### Task requirements
Find the line that contains "testamentului. In plus, notarul". Then set down that line and all the lines after it, to the end of the records, exactly and with nothing added.

-- Opening Marker --

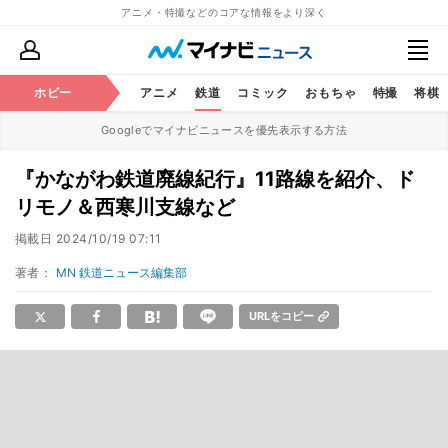
アニメ・特撮などのコアな情報をより深く
ホビー
アニメ
鉄道
コミック
おもちゃ
特撮
将棋
Googleでマイナビニュースを優先表示する方法
『かながわ鉄道廃線紀行』11路線を紹介、ド
リモノ＆西寒川支線など
掲載日
2024/10/19 07:11
著者：
MN 鉄道ニュース編集部
URLをコピー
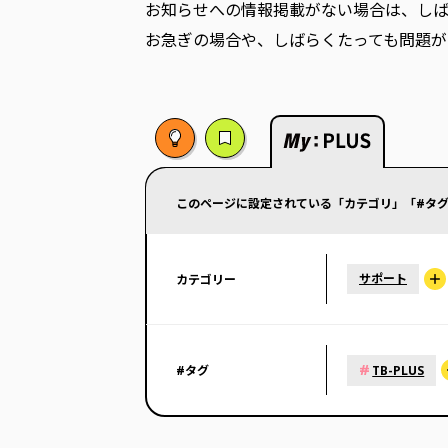
お知らせへの情報掲載がない場合は、し
お急ぎの場合や、しばらくたっても問題が
このページに設定されている「カテゴリ」「#タグ
サポート
カテゴリー
#
#タグ
TB-PLUS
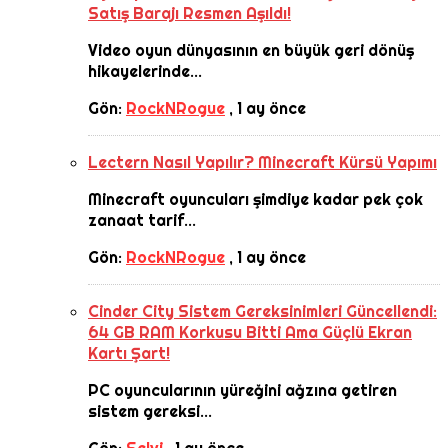
Satış Barajı Resmen Aşıldı!
Video oyun dünyasının en büyük geri dönüş
hikayelerinde...
Gön:
RockNRogue
,
1 ay önce
Lectern Nasıl Yapılır? Minecraft Kürsü Yapımı
Minecraft oyuncuları şimdiye kadar pek çok
zanaat tarif...
Gön:
RockNRogue
,
1 ay önce
Cinder City Sistem Gereksinimleri Güncellendi:
64 GB RAM Korkusu Bitti Ama Güçlü Ekran
Kartı Şart!
PC oyuncularının yüreğini ağzına getiren
sistem gereksi...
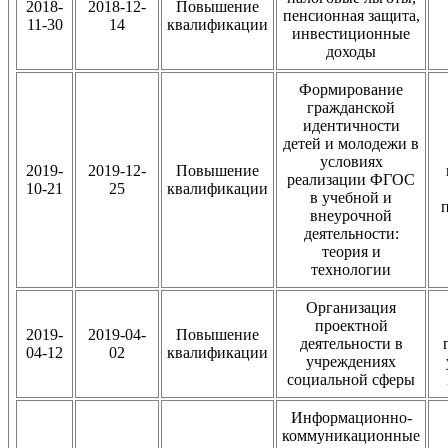
2018-
2018-12-
Повышение
пенсионная защита,
11-30
14
квалификации
инвестиционные
доходы
Формирование
гражданской
идентичности
детей и молодежи в
условиях
2019-
2019-12-
Повышение
реализации ФГОС
10-21
25
квалификации
в учебной и
внеурочной
деятельности:
теория и
технологии
Организация
проектной
2019-
2019-04-
Повышение
деятельности в
04-12
02
квалификации
учреждениях
социальной сферы
Информационно-
коммуникационные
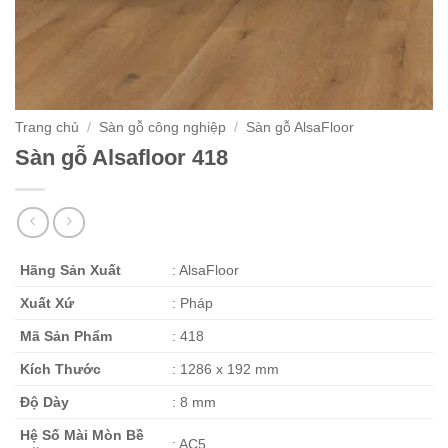
Trang chủ
/
Sàn gỗ công nghiệp
/
Sàn gỗ AlsaFloor
Sàn gỗ Alsafloor 418
Hãng Sản Xuất
: AlsaFloor
Xuất Xứ
: Pháp
Mã Sản Phẩm
: 418
Kích Thước
: 1286 x 192 mm
Độ Dày
: 8 mm
Hệ Số Mài Mòn Bề
: AC5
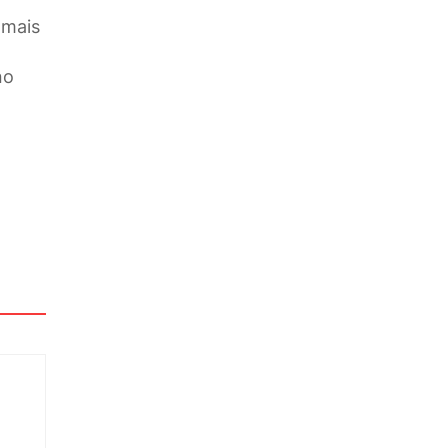
 mais
no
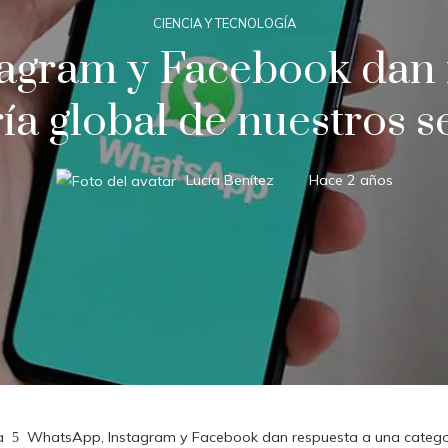
CIENCIA Y TECNOLOGÍA
agram y Facebook dan 
ía global de nuestros s
Lucía Benítez
Hace 2 años
a
WhatsApp, Instagram y Facebook dan respuesta a una categorí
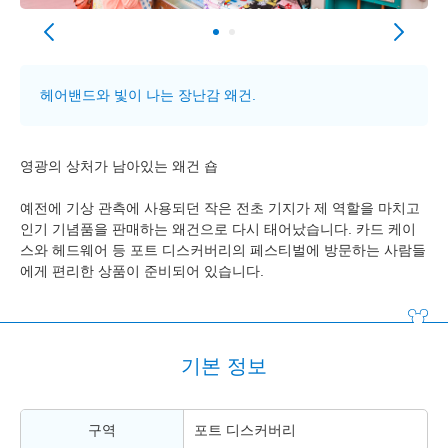
헤어밴드와 빛이 나는 장난감 왜건.
영광의 상처가 남아있는 왜건 숍
예전에 기상 관측에 사용되던 작은 전초 기지가 제 역할을 마치고
인기 기념품을 판매하는 왜건으로 다시 태어났습니다. 카드 케이
스와 헤드웨어 등 포트 디스커버리의 페스티벌에 방문하는 사람들
에게 편리한 상품이 준비되어 있습니다.
기본 정보
구역
포트 디스커버리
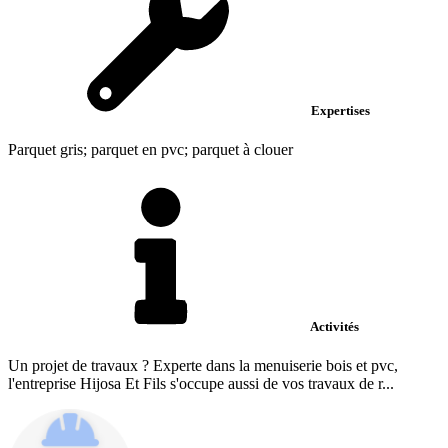
Expertises
Parquet gris; parquet en pvc; parquet à clouer
Activités
Un projet de travaux ? Experte dans la menuiserie bois et pvc,
l'entreprise Hijosa Et Fils s'occupe aussi de vos travaux de r...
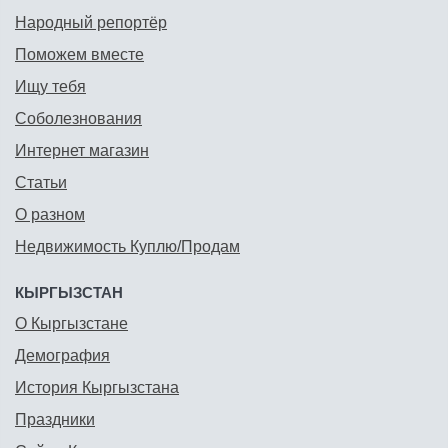
Народный репортёр
Поможем вместе
Ищу тебя
Соболезнования
Интернет магазин
Статьи
О разном
Недвижимость Куплю/Продам
КЫРГЫЗСТАН
О Кыргызстане
Демография
История Кыргызстана
Праздники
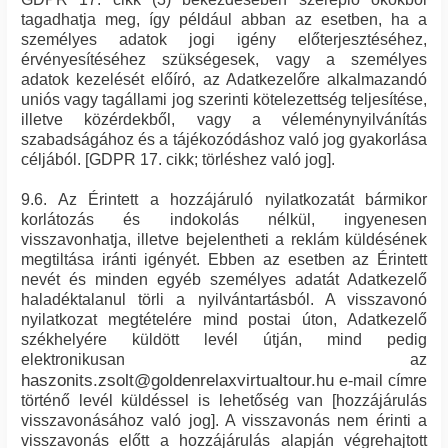
tagadhatja meg, így például abban az esetben, ha a
személyes adatok jogi igény előterjesztéséhez,
érvényesítéséhez szükségesek, vagy a személyes
adatok kezelését előíró, az Adatkezelőre alkalmazandó
uniós vagy tagállami jog szerinti kötelezettség teljesítése,
illetve közérdekből, vagy a véleménynyilvánítás
szabadságához és a tájékozódáshoz való jog gyakorlása
céljából. [GDPR 17. cikk; törléshez való jog].
9.6. Az Érintett a hozzájáruló nyilatkozatát bármikor
korlátozás és indokolás nélkül, ingyenesen
visszavonhatja, illetve bejelentheti a reklám küldésének
megtiltása iránti igényét. Ebben az esetben az Érintett
nevét és minden egyéb személyes adatát Adatkezelő
haladéktalanul törli a nyilvántartásból. A visszavonó
nyilatkozat megtételére mind postai úton, Adatkezelő
székhelyére küldött levél útján, mind pedig
elektronikusan az
haszonits.zsolt@goldenrelaxvirtualtour.hu
e-mail címre
történő levél küldéssel is lehetőség van [hozzájárulás
visszavonásához való jog]. A visszavonás nem érinti a
visszavonás előtt a hozzájárulás alapján végrehajtott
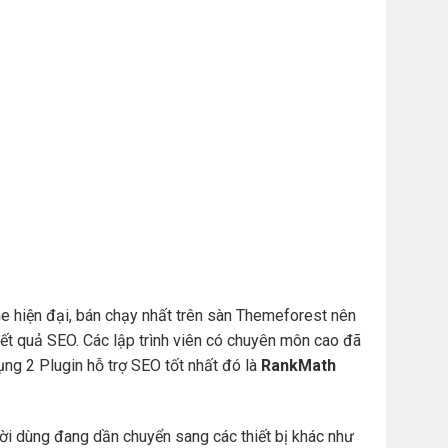
e hiện đại, bán chạy nhất trên sàn Themeforest nên
t quả SEO. Các lập trình viên có chuyên môn cao đã
ng 2 Plugin hỗ trợ SEO tốt nhất đó là
RankMath
ười dùng đang dần chuyển sang các thiết bị khác như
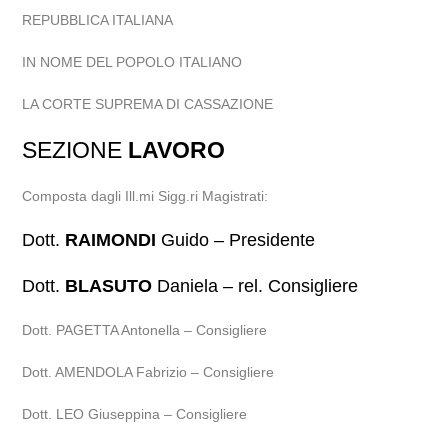
REPUBBLICA ITALIANA
IN NOME DEL POPOLO ITALIANO
LA CORTE SUPREMA DI CASSAZIONE
SEZIONE
LAVORO
Composta dagli Ill.mi Sigg.ri Magistrati:
Dott.
RAIMONDI
Guido – Presidente
Dott.
BLASUTO
Daniela – rel. Consigliere
Dott. PAGETTA Antonella – Consigliere
Dott. AMENDOLA Fabrizio – Consigliere
Dott. LEO Giuseppina – Consigliere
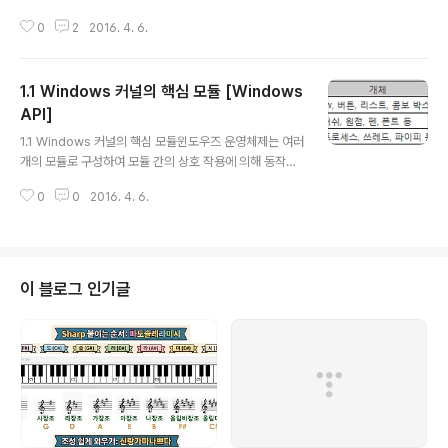
제공하는 형식과 Win32 API에서 제공하는 형식을 모두 사용할 수 있습니다.
0
2
2016. 4. 6.
그리고 이들 형식 사이에는 공통적인 부분이 있어 상호 호환성을 제공하는 형식
들이 있습니다. C언어나 C++언어로 Win32 API를 사용할 때 포함해야 할 여
러가지 헤더파일이 있는데 개발 편의를 위해 기본적인 Win32 API를 이용할
1.1 Windows 커널의 핵심 모듈 [Windows
때 windows.h 파일만 포함해서 사용할 수 있게 여러 헤더 파일을 windows.
h 파일에 포함하고 있습니다. 그리고 windows.h 파일에 포함하는 헤더 파일
API]
글 내용
중에 대부분의 형식은 windef.h 파일에 정의하고 있습니다. 다..
1.1 Windows 커널의 핵심 모듈윈도우즈 운영체제는 여러
개의 모듈로 구성하여 모듈 간의 상호 작용에 의해 동작하
는 마이크로 커널입니다. Unix와 Linux는 단일 커널로 운
0
0
2016. 4. 6.
영체제의 기능을 추가하거나 변경 등을 하려면 새로운 커
널로 교체해야 합니다. 하지만 윈도우즈 운영체제는 해당
모듈을 추가하거나 삭제, 변경할 수 있습니다.윈도우즈 운
영체제를 구성하는 여러 모듈에서 가장 핵심적인 모듈은 U
ser, GDI, Kernel입니다. User 모듈에서 제공하는 대표
이 블로그 인기글
적인 것은 윈도우 개체이며 발급한 핸들은 시스템 전역에
서 사용 가능합니다. GDI 모듈에서는 펜이나 브러쉬 등과
같이 그리기에 관한 개체들을 발급하는데 이들은 해당 응
용 내에서만 사용 가능합니다. Kernel 모듈에서는 파일이
나 프로세스, 쓰레..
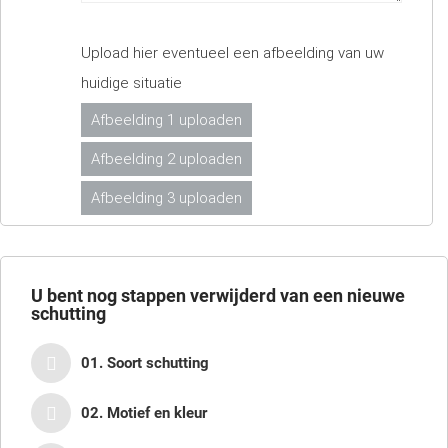
Upload hier eventueel een afbeelding van uw
huidige situatie
Afbeelding 1 uploaden
Afbeelding 2 uploaden
Afbeelding 3 uploaden
U bent nog
stappen verwijderd van een nieuwe
schutting
01. Soort schutting
02. Motief en kleur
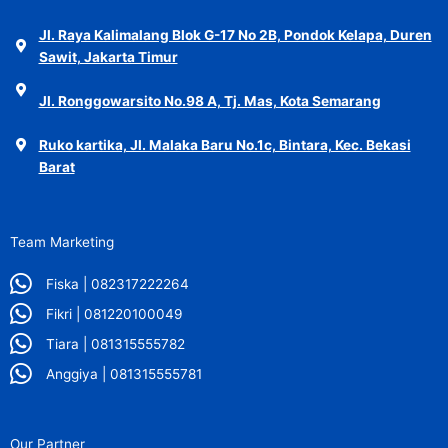
Jl. Raya Kalimalang Blok G-17 No 2B, Pondok Kelapa, Duren
Sawit, Jakarta Timur
Jl. Ronggowarsito No.98 A, Tj. Mas, Kota Semarang
Ruko kartika, Jl. Malaka Baru No.1c, Bintara, Kec. Bekasi
Barat
Team Marketing
Fiska | 082317222264
Fikri | 081220100049
Tiara | 081315555782
Anggiya | 081315555781
Our Partner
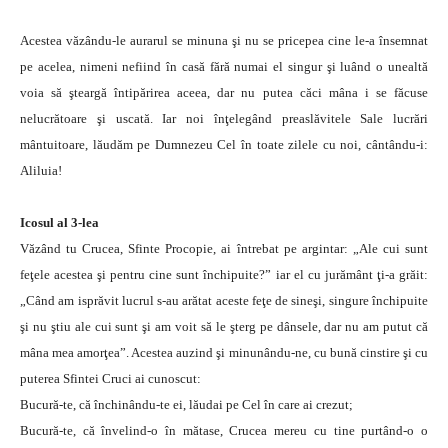
Acestea văzându-le aurarul se minuna şi nu se pricepea cine le-a însemnat
pe acelea, nimeni nefiind în casă fără numai el singur şi luând o unealtă
voia să şteargă întipărirea aceea, dar nu putea căci mâna i se făcuse
nelucrătoare şi uscată. Iar noi înţelegând preaslăvitele Sale lucrări
mântuitoare, lăudăm pe Dumnezeu Cel în toate zilele cu noi, cântându-i:
Aliluia!
Icosul al 3-lea
Văzând tu Crucea, Sfinte Procopie, ai întrebat pe argintar: „Ale cui sunt
feţele acestea şi pentru cine sunt închipuite?” iar el cu jurământ ţi-a grăit:
„Când am isprăvit lucrul s-au arătat aceste feţe de sineşi, singure închipuite
şi nu ştiu ale cui sunt şi am voit să le şterg pe dânsele, dar nu am putut că
mâna mea amorţea”. Acestea auzind şi minunându-ne, cu bună cinstire şi cu
puterea Sfintei Cruci ai cunoscut:
Bucură-te, că închinându-te ei, lăudai pe Cel în care ai crezut;
Bucură-te, că învelind-o în mătase, Crucea mereu cu tine purtând-o o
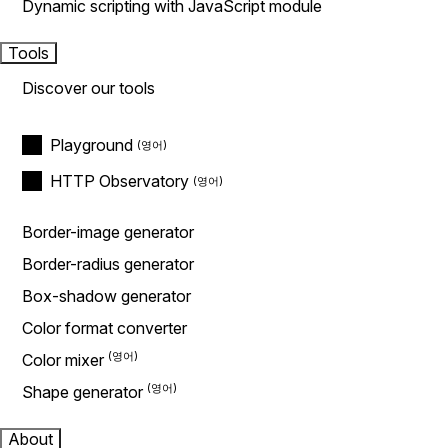
Dynamic scripting with JavaScript module
Tools
Discover our tools
Playground
HTTP Observatory
Border-image generator
Border-radius generator
Box-shadow generator
Color format converter
Color mixer
Shape generator
About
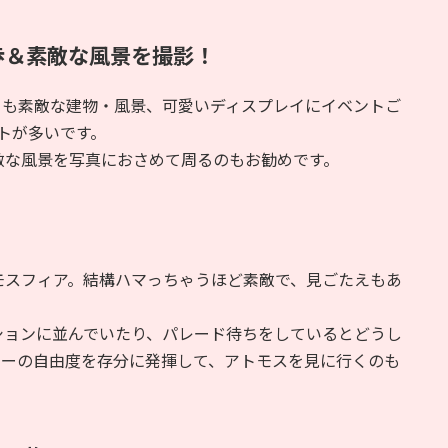
歩＆素敵な風景を撮影！
らも素敵な建物・風景、可愛いディスプレイにイベントご
ットが多いです。
敵な風景を写真におさめて周るのもお勧めです。
モスフィア。結構ハマっちゃうほど素敵で、見ごたえもあ
ションに並んでいたり、パレード待ちをしているとどうし
ニーの自由度を存分に発揮して、アトモスを見に行くのも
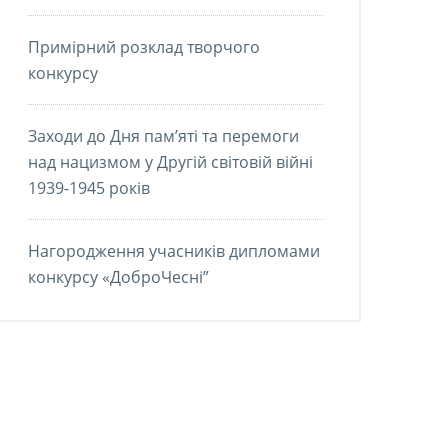
Примірний розклад творчого
конкурсу
Заходи до Дня пам’яті та перемоги
над нацизмом у Другій світовій війні
1939-1945 років
Нагородження учасників дипломами
конкурсу «ДоброЧесні”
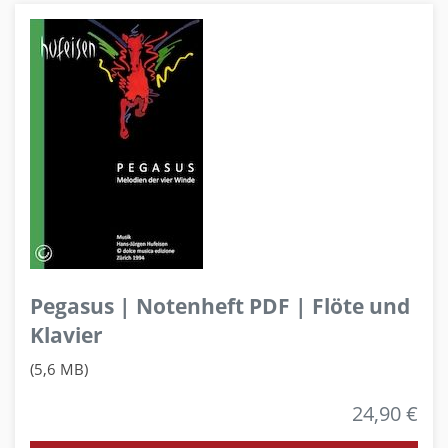
Pegasus | Notenheft PDF | Flöte und
Klavier
(5,6 MB)
24,90 €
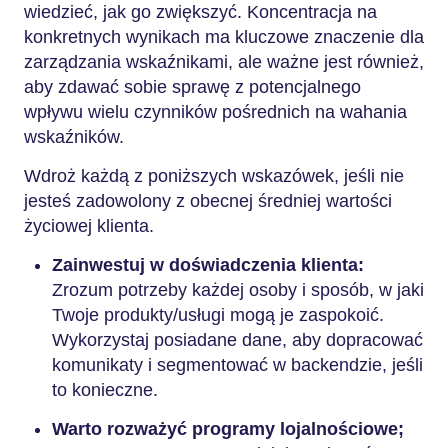
wiedzieć, jak go zwiększyć. Koncentracja na
konkretnych wynikach ma kluczowe znaczenie dla
zarządzania wskaźnikami, ale ważne jest również,
aby zdawać sobie sprawę z potencjalnego
wpływu wielu czynników pośrednich na wahania
wskaźników.
Wdroż każdą z poniższych wskazówek, jeśli nie
jesteś zadowolony z obecnej średniej wartości
życiowej klienta.
Zainwestuj w doświadczenia klienta:
Zrozum potrzeby każdej osoby i sposób, w jaki
Twoje produkty/usługi mogą je zaspokoić.
Wykorzystaj posiadane dane, aby dopracować
komunikaty i segmentować w backendzie, jeśli
to konieczne.
Warto rozważyć programy lojalnościowe;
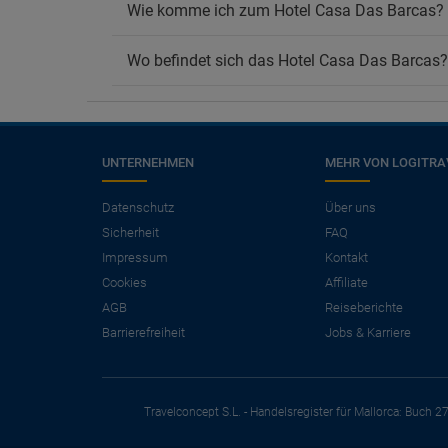
Wie komme ich zum Hotel Casa Das Barcas?
Wo befindet sich das Hotel Casa Das Barcas?
UNTERNEHMEN
MEHR VON LOGITRA
×
Benötigen Sie einen
Datenschutz
Über uns
Sicherheit
FAQ
Flug?
Impressum
Kontakt
Angebote für Flug + Hotel ansehen.
Cookies
Affiliate
Sparen Sie mehr als 25 % bei Ihrem
AGB
Reiseberichte
Urlaub.
Barrierefreiheit
Jobs & Karriere
Travelconcept S.L. - Handelsregister für Mallorca: Buch 2
ANGEBOTE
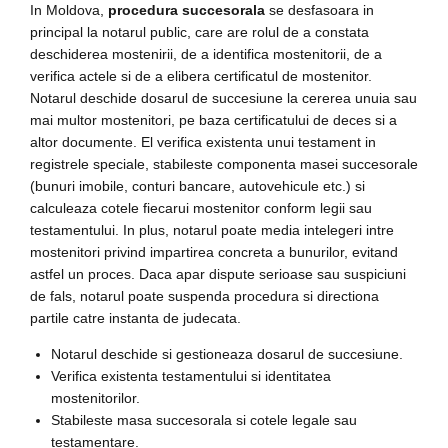
In Moldova,
procedura succesorala
se desfasoara in
principal la notarul public, care are rolul de a constata
deschiderea mostenirii, de a identifica mostenitorii, de a
verifica actele si de a elibera certificatul de mostenitor.
Notarul deschide dosarul de succesiune la cererea unuia sau
mai multor mostenitori, pe baza certificatului de deces si a
altor documente. El verifica existenta unui testament in
registrele speciale, stabileste componenta masei succesorale
(bunuri imobile, conturi bancare, autovehicule etc.) si
calculeaza cotele fiecarui mostenitor conform legii sau
testamentului. In plus, notarul poate media intelegeri intre
mostenitori privind impartirea concreta a bunurilor, evitand
astfel un proces. Daca apar dispute serioase sau suspiciuni
de fals, notarul poate suspenda procedura si directiona
partile catre instanta de judecata.
Notarul deschide si gestioneaza dosarul de succesiune.
Verifica existenta testamentului si identitatea
mostenitorilor.
Stabileste masa succesorala si cotele legale sau
testamentare.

-- Closing Marker --

### Reply to the task
testamentului. In plus, notarul poate media intelegeri intre
mostenitori privind impartirea concreta a bunurilor, evitand
astfel un proces. Daca apar dispute serioase sau suspiciuni
de fals, notarul poate suspenda procedura si directiona
partile catre instanta de judecata.
Notarul deschide si gestioneaza dosarul de succesiune.
Verifica existenta testamentului si identitatea
mostenitorilor.
Stabileste masa succesorala si cotele legale sau
testamentare.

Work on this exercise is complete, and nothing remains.